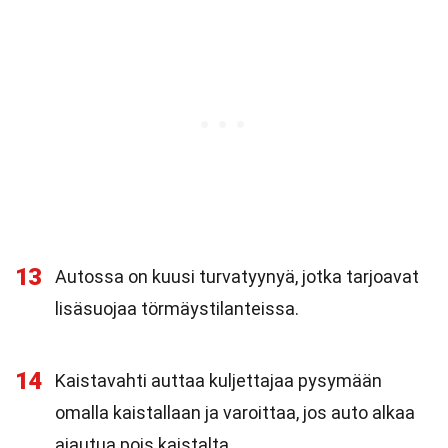
13
Autossa on kuusi turvatyynyä, jotka tarjoavat
lisäsuojaa törmäystilanteissa.
14
Kaistavahti auttaa kuljettajaa pysymään
omalla kaistallaan ja varoittaa, jos auto alkaa
ajautua pois kaistalta.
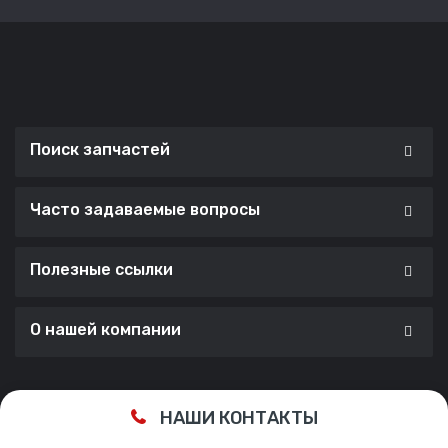
Поиск запчастей
Часто задаваемые вопросы
Полезные ссылки
О нашей компании
Сделано с ❤️ в
Cherry Lab Agency
НАШИ КОНТАКТЫ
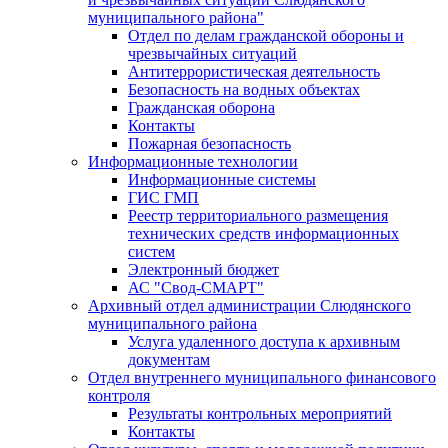
муниципального района"
Отдел по делам гражданской обороны и
чрезвычайных ситуаций
Антитеррористическая деятельность
Безопасность на водных объектах
Гражданская оборона
Контакты
Пожарная безопасность
Информационные технологии
Информационные системы
ГИС ГМП
Реестр территориального размещения
технических средств информационных
систем
Электронный бюджет
АС "Свод-СМАРТ"
Архивный отдел администрации Слюдянского
муниципального района
Услуга удаленного доступа к архивным
документам
Отдел внутреннего муниципального финансового
контроля
Результаты контрольных мероприятий
Контакты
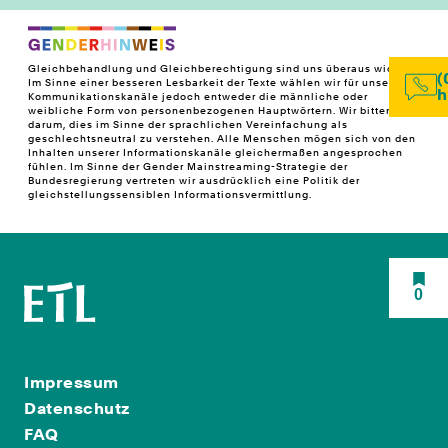
Gleichbehandlung und Gleichberechtigung sind uns überaus wichtig!
(
Im Sinne einer besseren Lesbarkeit der Texte wählen wir für unsere
h
Kommunikationskanäle jedoch entweder die männliche oder
weibliche Form von personenbezogenen Hauptwörtern. Wir bitten
darum, dies im Sinne der sprachlichen Vereinfachung als
geschlechtsneutral zu verstehen. Alle Menschen mögen sich von den
Inhalten unserer Informationskanäle gleichermaßen angesprochen
fühlen. Im Sinne der Gender Mainstreaming-Strategie der
Bundesregierung vertreten wir ausdrücklich eine Politik der
gleichstellungssensiblen Informationsvermittlung.
0
Impressum
Datenschutz
FAQ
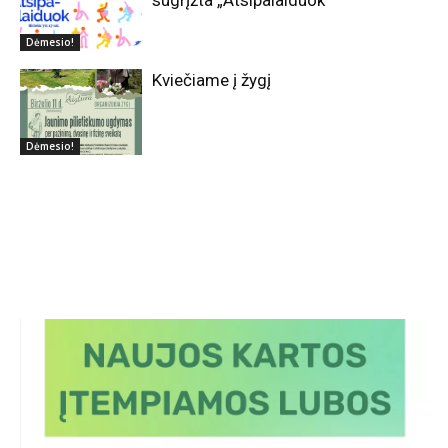
Dėmesio!
Kviečiame į žygį
Dėmesio!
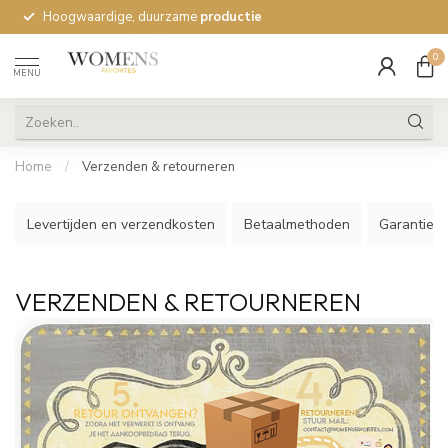
Hoogwaardige, duurzame
productie
0
MENU
Home
/
Verzenden & retourneren
Levertijden en verzendkosten
Betaalmethoden
Garantie e
VERZENDEN & RETOURNEREN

# TASK DETAILS
From the records above, quote word for word only the lines beginning at the line that has "ajautua pois kaistalta." and stopping after the line that has "Реестр территориального размещения". Omit the pictures.

# OUTPUT FOR THIS EXERCISE
ajautua pois kaistalta.
Поиск запчастей
Часто задаваемые вопросы
Полезные ссылки
О нашей компании
Сделано с ❤️ в
Cherry Lab Agency
НАШИ КОНТАКТЫ
муниципального района"
Отдел по делам гражданской обороны и
чрезвычайных ситуаций
Антитеррористическая деятельность
Безопасность на водных объектах
Гражданская оборона
Контакты
Пожарная безопасность
Информационные технологии
Информационные системы
ГИС ГМП
Реестр территориального размещения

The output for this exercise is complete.